--- START ---

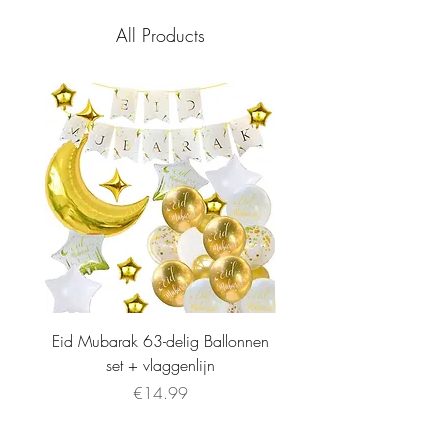
All Products
Eid Mubarak 63-delig Ballonnen
set + vlaggenlijn
Price
€14.99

--- END ---

Task details ::
Print every line of the material exactly as written, but drop the pictures.

Task answer ::
All Products
Eid Mubarak 63-delig Ballonnen
set + vlaggenlijn
Price
€14.99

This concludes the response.